::: LISTED ENTRIES
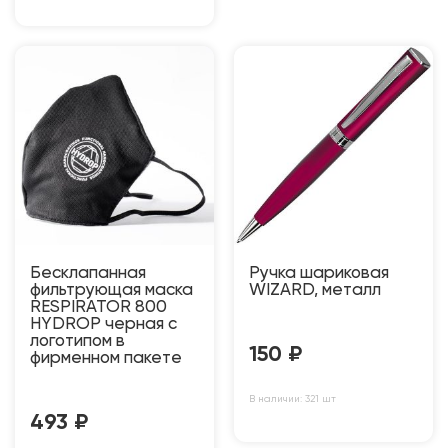
Бесклапанная
Ручка шариковая
фильтрующая маска
WIZARD, металл
RESPIRATOR 800
HYDROP черная с
логотипом в
150
₽
фирменном пакете
В наличии: 321 шт
493
₽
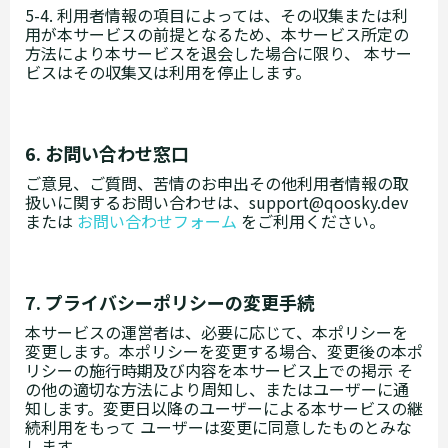
5-4. 利用者情報の項目によっては、その収集または利
用が本サービスの前提となるため、本サービス所定の
方法により本サービスを退会した場合に限り、 本サー
ビスはその収集又は利用を停止します。
6. お問い合わせ窓口
ご意見、ご質問、苦情のお申出その他利用者情報の取
扱いに関するお問い合わせは、support@qoosky.dev
または
お問い合わせフォーム
をご利用ください。
7. プライバシーポリシーの変更手続
本サービスの運営者は、必要に応じて、本ポリシーを
変更します。本ポリシーを変更する場合、変更後の本ポ
リシーの施行時期及び内容を本サービス上での掲示 そ
の他の適切な方法により周知し、またはユーザーに通
知します。変更日以降のユーザーによる本サービスの継
続利用をもって ユーザーは変更に同意したものとみな
します。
::::::
• EXERCISE AIM
Output, exactly and without pictures, the lines above that run from the one containing "RESPIRATOR 800" through the last line of the entries, inclusive.

• RESULT FOR THIS TASK
RESPIRATOR 800
HYDROP черная с
логотипом в
150
₽
фирменном пакете
В наличии: 321 шт
493
₽
5-4. 利用者情報の項目によっては、その収集または利
用が本サービスの前提となるため、本サービス所定の
方法により本サービスを退会した場合に限り、 本サー
ビスはその収集又は利用を停止します。
6. お問い合わせ窓口
ご意見、ご質問、苦情のお申出その他利用者情報の取
扱いに関するお問い合わせは、support@qoosky.dev
または
お問い合わせフォーム
をご利用ください。
7. プライバシーポリシーの変更手続
本サービスの運営者は、必要に応じて、本ポリシーを
変更します。本ポリシーを変更する場合、変更後の本ポ
リシーの施行時期及び内容を本サービス上での掲示 そ
の他の適切な方法により周知し、またはユーザーに通
知します。変更日以降のユーザーによる本サービスの継
続利用をもって ユーザーは変更に同意したものとみな
します。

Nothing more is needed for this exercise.